The main thrust of this update is, per Google:
"By adding more context around images, results can become much more useful, which can lead to higher quality traffic to your site. You can aid in the discovery process by making sure that your images and your site are optimized for Google Images. Follow our guidelines to increase the likelihood that your content will appear in Google Images search results."
Google's tips for creating a "great user experience":
- Make sure images are relevant to the context in which they appear. Images should be relevant to page topic, and add original value. "We particularly discourage pages where neither the images or the text are original content."
- Place images near relevant text, and most important image near the top of the page.
- Don't embed important text in images, and put ALT attributes on images.
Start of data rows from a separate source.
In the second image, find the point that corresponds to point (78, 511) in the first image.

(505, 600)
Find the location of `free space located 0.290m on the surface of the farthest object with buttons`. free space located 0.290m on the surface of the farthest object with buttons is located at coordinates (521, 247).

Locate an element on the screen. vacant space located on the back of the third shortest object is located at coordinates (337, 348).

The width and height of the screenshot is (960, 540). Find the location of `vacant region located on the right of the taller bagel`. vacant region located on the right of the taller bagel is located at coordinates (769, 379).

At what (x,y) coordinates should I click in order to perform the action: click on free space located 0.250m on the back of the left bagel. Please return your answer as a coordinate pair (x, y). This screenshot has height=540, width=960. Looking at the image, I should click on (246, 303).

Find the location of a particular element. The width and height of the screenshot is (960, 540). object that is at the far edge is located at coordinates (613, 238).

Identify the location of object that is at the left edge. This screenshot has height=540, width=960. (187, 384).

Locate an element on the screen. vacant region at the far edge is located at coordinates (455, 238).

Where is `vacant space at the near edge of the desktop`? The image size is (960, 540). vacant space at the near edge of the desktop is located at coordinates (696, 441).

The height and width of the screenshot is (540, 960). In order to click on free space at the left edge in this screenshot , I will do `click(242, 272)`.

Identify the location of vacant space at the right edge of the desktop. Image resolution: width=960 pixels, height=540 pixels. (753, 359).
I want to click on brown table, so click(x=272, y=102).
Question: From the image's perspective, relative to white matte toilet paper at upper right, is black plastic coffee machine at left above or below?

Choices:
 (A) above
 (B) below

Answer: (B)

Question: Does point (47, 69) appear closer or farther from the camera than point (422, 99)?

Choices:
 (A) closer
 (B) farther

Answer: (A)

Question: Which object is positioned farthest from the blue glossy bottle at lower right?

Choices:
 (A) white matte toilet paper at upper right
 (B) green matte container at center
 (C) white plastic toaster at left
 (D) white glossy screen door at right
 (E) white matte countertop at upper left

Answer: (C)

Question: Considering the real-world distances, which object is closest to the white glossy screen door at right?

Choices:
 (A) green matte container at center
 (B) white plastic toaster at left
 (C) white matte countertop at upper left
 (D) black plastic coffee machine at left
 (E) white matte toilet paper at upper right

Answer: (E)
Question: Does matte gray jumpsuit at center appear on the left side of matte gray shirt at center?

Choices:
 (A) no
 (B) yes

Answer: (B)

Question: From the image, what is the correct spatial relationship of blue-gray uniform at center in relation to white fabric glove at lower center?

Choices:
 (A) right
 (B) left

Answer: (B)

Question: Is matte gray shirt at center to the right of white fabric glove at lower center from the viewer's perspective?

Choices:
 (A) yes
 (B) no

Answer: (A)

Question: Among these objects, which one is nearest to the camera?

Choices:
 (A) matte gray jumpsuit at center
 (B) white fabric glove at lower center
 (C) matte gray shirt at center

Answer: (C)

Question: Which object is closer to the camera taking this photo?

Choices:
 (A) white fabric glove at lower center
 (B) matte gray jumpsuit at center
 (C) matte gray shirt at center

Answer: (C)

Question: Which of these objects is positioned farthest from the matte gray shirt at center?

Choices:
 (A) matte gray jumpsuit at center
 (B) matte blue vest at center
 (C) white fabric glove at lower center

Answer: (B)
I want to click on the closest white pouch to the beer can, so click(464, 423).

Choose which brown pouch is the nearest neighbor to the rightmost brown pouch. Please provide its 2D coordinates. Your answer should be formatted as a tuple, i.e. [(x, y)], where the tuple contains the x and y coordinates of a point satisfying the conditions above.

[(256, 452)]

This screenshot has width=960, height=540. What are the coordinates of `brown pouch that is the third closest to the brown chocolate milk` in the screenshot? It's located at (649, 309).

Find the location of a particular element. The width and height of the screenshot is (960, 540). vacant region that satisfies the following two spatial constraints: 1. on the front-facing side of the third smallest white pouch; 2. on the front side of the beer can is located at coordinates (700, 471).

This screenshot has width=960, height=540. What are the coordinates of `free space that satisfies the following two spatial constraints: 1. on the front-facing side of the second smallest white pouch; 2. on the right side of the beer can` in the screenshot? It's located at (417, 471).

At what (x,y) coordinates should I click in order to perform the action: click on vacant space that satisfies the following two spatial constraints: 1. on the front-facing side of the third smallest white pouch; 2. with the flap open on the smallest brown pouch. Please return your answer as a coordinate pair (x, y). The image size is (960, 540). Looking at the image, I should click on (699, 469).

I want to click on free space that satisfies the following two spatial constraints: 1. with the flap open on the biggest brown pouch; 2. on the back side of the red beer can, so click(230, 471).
- Create good-quality content, as "Google considers the page content quality when evaluating images."
- Users search on Google Images more from mobile devices, so use the Mobile Friendly Testing Tool on your pages.
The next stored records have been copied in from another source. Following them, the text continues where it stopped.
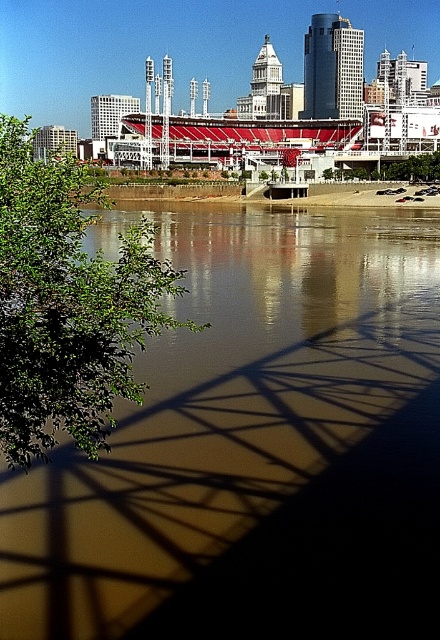 You are standing at the riverside and want to take a photo of the baseball stadium. The brown reflective water at center and the green leafy tree at left are in your view. Which object should you focus on first to ensure the baseball stadium is clearly visible in your photo?

You should focus on the green leafy tree at left first because the brown reflective water at center is in front of it, so focusing on the tree will help ensure the stadium behind the water is in clear focus.

You are standing at the baseball stadium in the image and want to locate the point at coordinates [253,445]. According to the scene description, where would this point be located?

The point at coordinates [253,445] is on the brown reflective water at center.

You are standing at the riverbank looking towards the baseball stadium. There are two points marked in the image at coordinates point (222, 432) and point (102, 324). Which point is closer to your current position?

Point (102, 324) is closer to your current position because it is nearer to the camera compared to point (222, 432), which is further away. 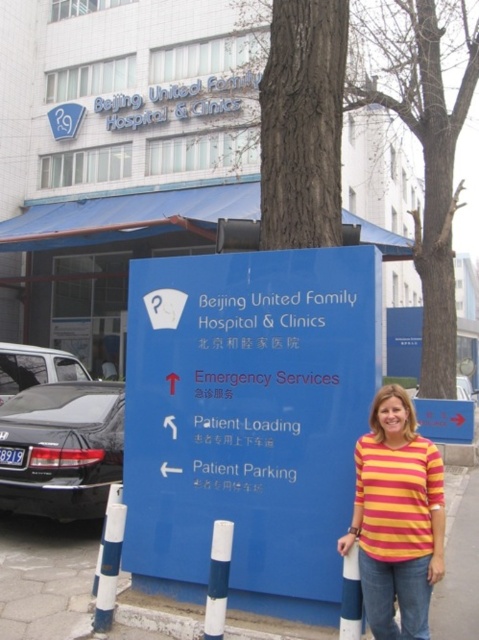 Question: Which object appears closest to the camera in this image?

Choices:
 (A) yellow-orange striped shirt at lower right
 (B) shiny black sedan at left
 (C) blue concrete pavement at lower center
 (D) blue plastic sign at center

Answer: (A)

Question: Can you confirm if blue plastic sign at center is positioned below blue concrete pavement at lower center?

Choices:
 (A) yes
 (B) no

Answer: (B)

Question: Among these objects, which one is farthest from the camera?

Choices:
 (A) bark at tree at upper center
 (B) shiny black sedan at left

Answer: (B)

Question: Is yellow-orange striped shirt at lower right positioned behind blue concrete pavement at lower center?

Choices:
 (A) yes
 (B) no

Answer: (B)

Question: Considering the relative positions of blue plastic sign at center and blue concrete pavement at lower center in the image provided, where is blue plastic sign at center located with respect to blue concrete pavement at lower center?

Choices:
 (A) right
 (B) left

Answer: (A)

Question: Estimate the real-world distances between objects in this image. Which object is closer to the bark at tree at upper center?

Choices:
 (A) yellow-orange striped shirt at lower right
 (B) blue concrete pavement at lower center

Answer: (A) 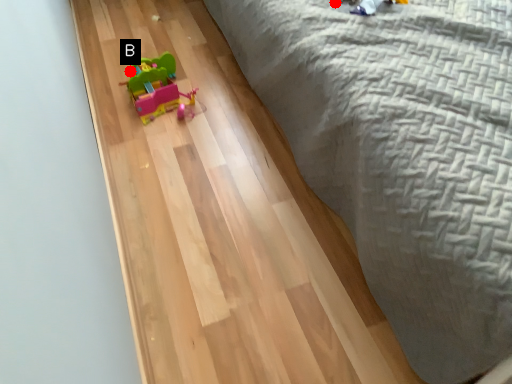 Question: Two points are circled on the image, labeled by A and B beside each circle. Which of the following is the farthest from the observer?

Choices:
 (A) A is further
 (B) B is further

Answer: (B) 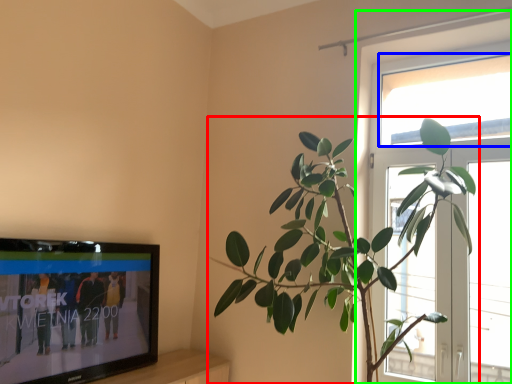 Question: Estimate the real-world distances between objects in this image. Which object is closer to houseplant (highlighted by a red box), window screen (highlighted by a blue box) or window (highlighted by a green box)?

Choices:
 (A) window screen
 (B) window

Answer: (B) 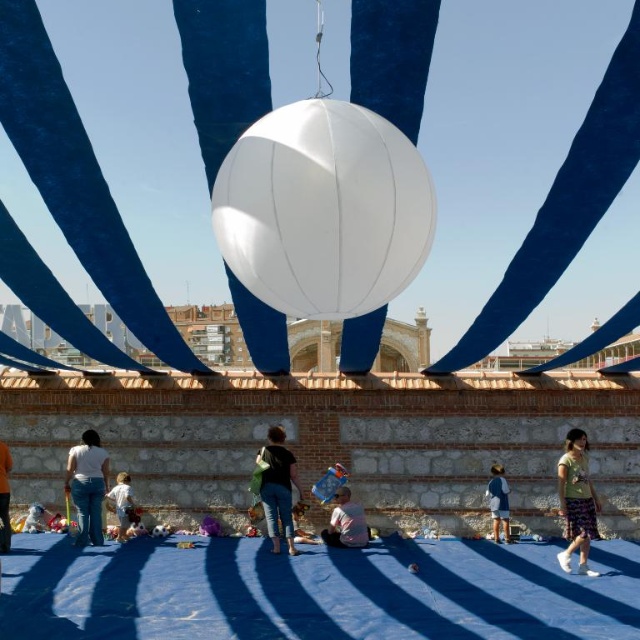 You are organizing an outdoor event and need to place a 1.5 meter wide banner between the white fabric canopy at center and the jeans at center. Is there enough space to fit the banner without overlapping either object?

The distance between the white fabric canopy at center and the jeans at center is 137.59 meters. Since the banner is only 1.5 meters wide, there is more than enough space to place it between them without overlapping either object.

Looking at this image, you are standing at the center of the image and want to pick up both the green cotton shirt at lower right and the orange sweater at lower left. Which item is farther from your current position?

The green cotton shirt at lower right is 127.85 feet away from the orange sweater at lower left, so the green cotton shirt at lower right is farther away from your current position at the center compared to the orange sweater at lower left.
- Use logical URL paths to help Google understand your images.
- Use relevant page titles and meta descriptions, because Google Images uses these to generate titles and snippets to explain image search results.
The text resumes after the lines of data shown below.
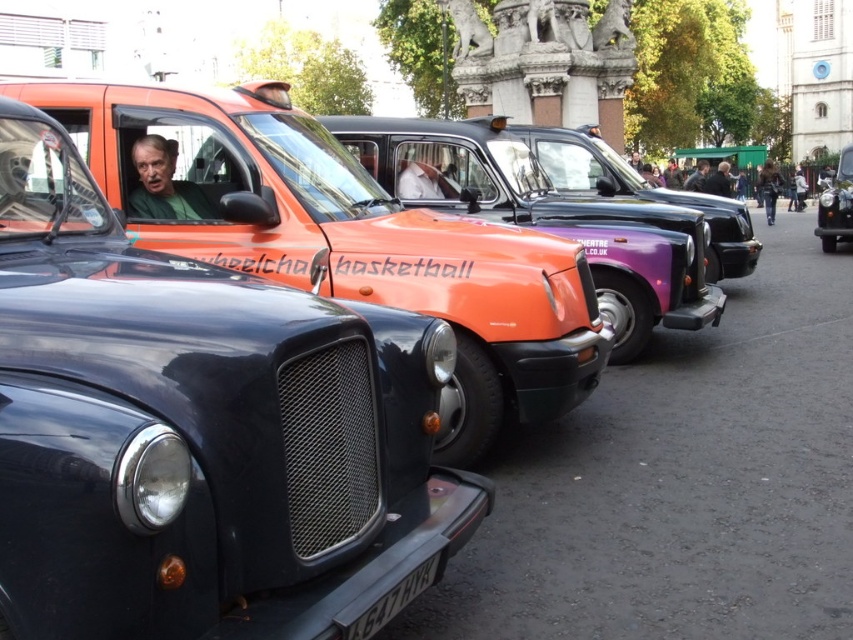 Question: Which is farther from the denim jacket at lower right?

Choices:
 (A) shiny black taxi at right
 (B) orange matte taxi at center
 (C) green fabric shirt at center

Answer: (C)

Question: Is shiny orange taxi at center above denim jacket at lower right?

Choices:
 (A) yes
 (B) no

Answer: (B)

Question: Among these points, which one is farthest from the camera?

Choices:
 (A) (398, 177)
 (B) (485, 172)
 (C) (228, 150)
 (D) (160, 216)

Answer: (A)

Question: Among these objects, which one is nearest to the camera?

Choices:
 (A) orange matte taxi at center
 (B) shiny black taxi at right
 (C) white shirt at center

Answer: (A)

Question: Can you confirm if orange matte taxi at center is positioned to the left of denim jacket at lower right?

Choices:
 (A) no
 (B) yes

Answer: (B)

Question: Does shiny orange taxi at center appear on the right side of black plastic license plate at lower center?

Choices:
 (A) yes
 (B) no

Answer: (B)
- Add structured data so Google can display your images as "rich results" that can drive better-targeted traffic to your site.
- Use the latest image optimization and responsive image techniques for max loading speed.
- Use sharp images.
- Use descriptive titles, captions, filenames, ALTs and surrounding text. (See the video with Matt Cutts re ALTs.)
- Avoid keyword-stuffing in ALTs.
- Create an image sitemap.
- Group adult-only images together at a common URL, and add suitable metadata, e.g. <meta name="rating" content="adult" >.
Once again, Google has told us what it wants. Let's do it.